4. SQL / pipeline doc generation
Script: tasks/communication_documentation/scripts/bedrock_sql_docs.py
Purpose: Generate Markdown explanation of SQL or ETL pipeline text for documentation (e.g. SQL_BREAKDOWN.md, runbooks).
Usage:
# From SQL file
python bedrock_sql_docs.py --sql-file ../../sql/balance_history_2024_q1.sql --out EXPLANATION.md
# Inline text
python bedrock_sql_docs.py --text "SELECT * FROM t" --out out.md
# ETL flow description
python bedrock_sql_docs.py --text "Bronze -> Silver validation..." --kind etl --out etl_explanation.md
Integration: Run in CI or manually when updating SQL or ETL docs; merge output into existing docs or publish to the docs site.
Shared client
Module: tasks/data_ingestion_transformation/src/etl/bedrock_client.py
invoke_claude(prompt, max_tokens=512, model_id=..., region=...)— Single user prompt.invoke_claude_with_system(system, user, ...)— System + user (for structured outputs).safe_invoke(prompt, default="", ...)— Optional: invoke with fallback on error (used where GenAI is non-blocking).
Task 05 scripts add tasks/data_ingestion_transformation/src to sys.path to import this client so there is a single Bedrock implementation.
Terraform (IAM)
File: tasks/devops_cicd/infra/terraform/main.tf
- Resource:
aws_iam_role_policy.glue_bedrockattached toaws_iam_role.glue_service_role. - Actions:
bedrock:InvokeModel,bedrock:InvokeModelWithResponseStream. - Resource ARN:
arn:aws:bedrock:*::foundation-model/anthropic.claude-*.

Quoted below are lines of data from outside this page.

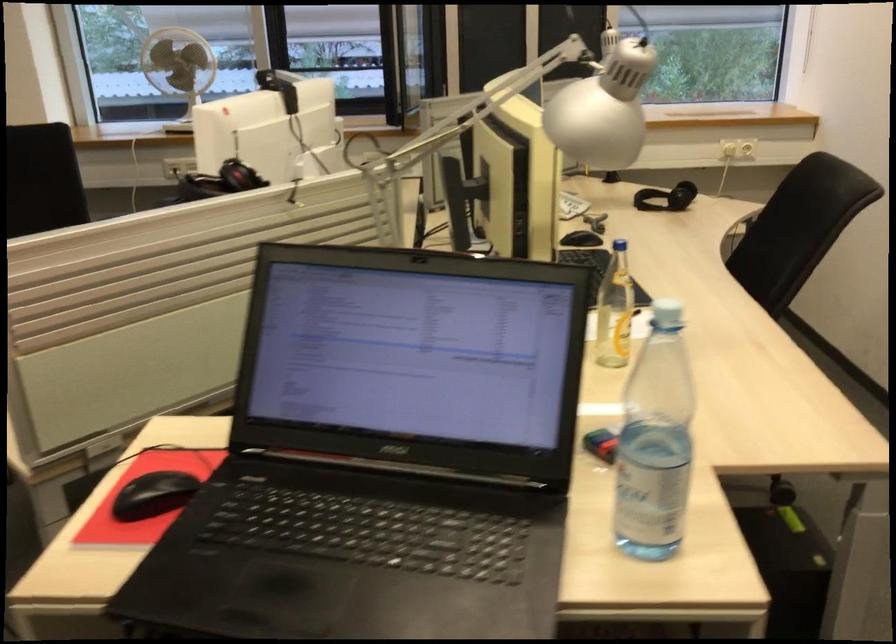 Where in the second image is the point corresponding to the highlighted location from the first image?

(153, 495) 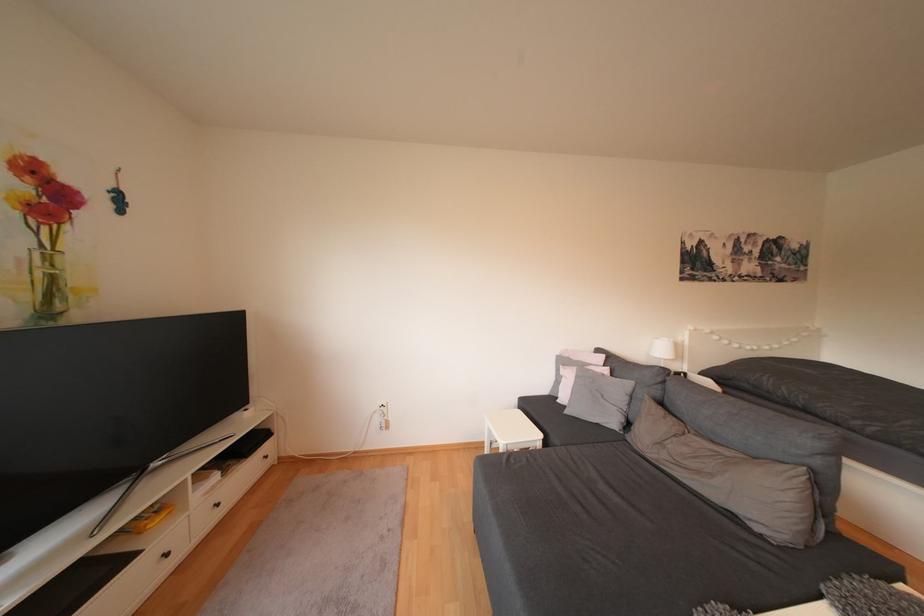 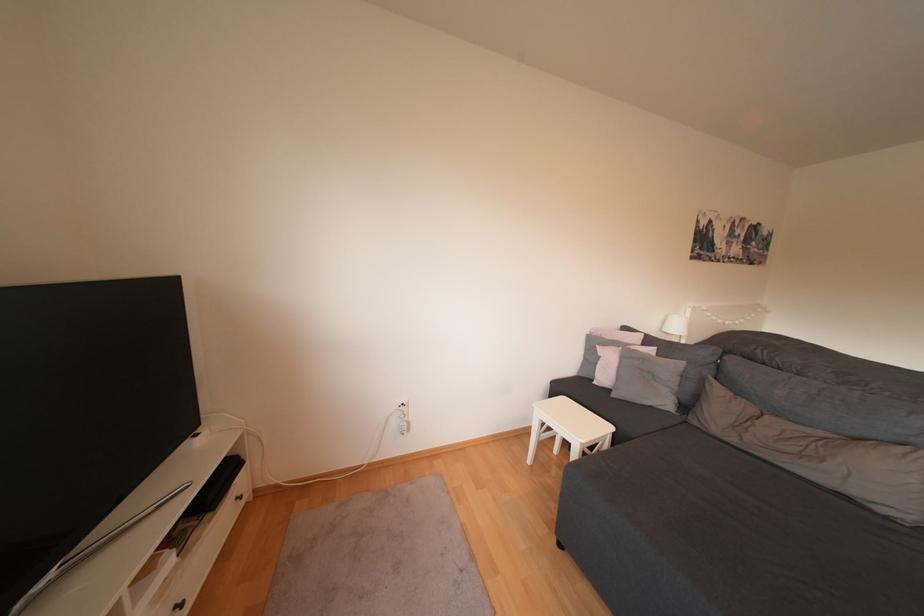 Question: The camera is either moving clockwise (left) or counter-clockwise (right) around the object. The first image is from the beginning of the video and the second image is from the end. Is the camera moving left or right when shooting the video?

Choices:
 (A) Left
 (B) Right

Answer: (A) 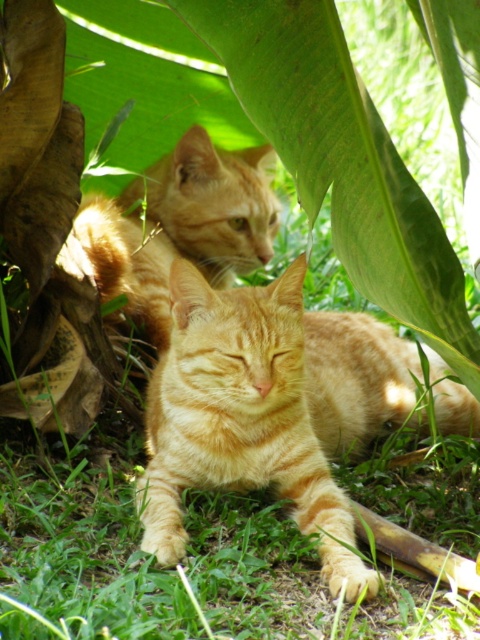 Question: Can you confirm if orange fur cat at center is positioned to the left of orange tabby cat at upper center?

Choices:
 (A) no
 (B) yes

Answer: (A)

Question: Observing the image, what is the correct spatial positioning of orange fur cat at center in reference to orange tabby cat at upper center?

Choices:
 (A) right
 (B) left

Answer: (A)

Question: Which of the following is the closest to the observer?

Choices:
 (A) green leafy at upper center
 (B) orange fur cat at center
 (C) orange tabby cat at upper center

Answer: (A)

Question: Which object is farther from the camera taking this photo?

Choices:
 (A) orange tabby cat at upper center
 (B) orange fur cat at center
 (C) green leafy at upper center

Answer: (A)

Question: Can you confirm if orange fur cat at center is positioned to the left of orange tabby cat at upper center?

Choices:
 (A) yes
 (B) no

Answer: (B)

Question: Which object appears closest to the camera in this image?

Choices:
 (A) orange fur cat at center
 (B) orange tabby cat at upper center
 (C) green leafy at upper center

Answer: (C) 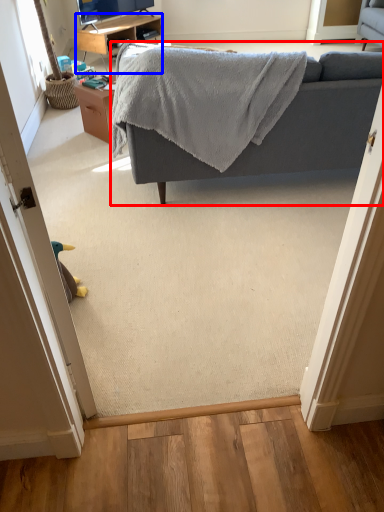 Question: Which object is further to the camera taking this photo, studio couch (highlighted by a red box) or desk (highlighted by a blue box)?

Choices:
 (A) studio couch
 (B) desk

Answer: (B) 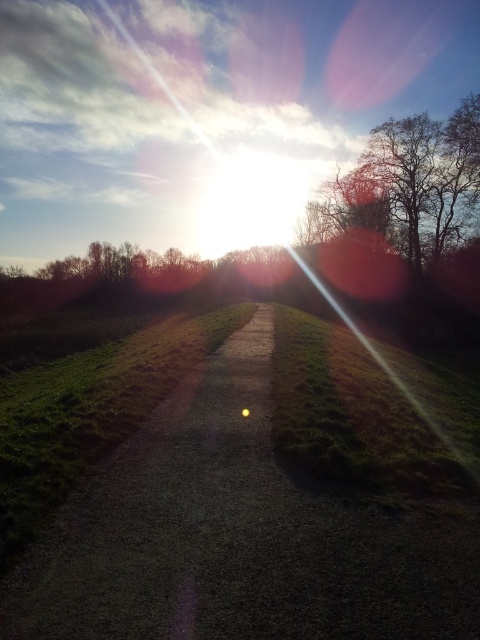 Question: Which point appears farthest from the camera in this image?

Choices:
 (A) (433, 170)
 (B) (165, 593)

Answer: (A)

Question: Does gravel path at center appear on the left side of bare branches at upper right?

Choices:
 (A) yes
 (B) no

Answer: (A)

Question: Which of the following is the farthest from the observer?

Choices:
 (A) click(311, 509)
 (B) click(387, 161)

Answer: (B)

Question: Which point is farther to the camera?

Choices:
 (A) (459, 170)
 (B) (135, 602)

Answer: (A)

Question: Is the position of gravel path at center more distant than that of bare branches at upper right?

Choices:
 (A) no
 (B) yes

Answer: (A)

Question: Can you confirm if gravel path at center is positioned to the right of bare branches at upper right?

Choices:
 (A) no
 (B) yes

Answer: (A)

If you add a Lambda for post-ETL quarantine explanations or report narrative, attach the same policy (or a dedicated Bedrock policy) to the Lambda execution role.
Summary
| Component | Path |
|---|---|
| Bedrock client | tasks/data_ingestion_transformation/src/etl/bedrock_client.py |
| Quarantine explanations | tasks/data_ingestion_transformation/src/etl/bedrock_quarantine.py |
| Report narrative script | tasks/communication_documentation/scripts/bedrock_report_narrative.py |
| Quality/catalog script | tasks/data_ingestion_transformation/scripts/bedrock_quality_descriptions.py |
| SQL/pipeline doc script | tasks/communication_documentation/scripts/bedrock_sql_docs.py |
| IAM (Glue + Bedrock) | tasks/devops_cicd/infra/terraform/main.tf |
All implementations degrade gracefully when Bedrock is unavailable (fallback text or clear error), so the pipeline remains operational without GenAI.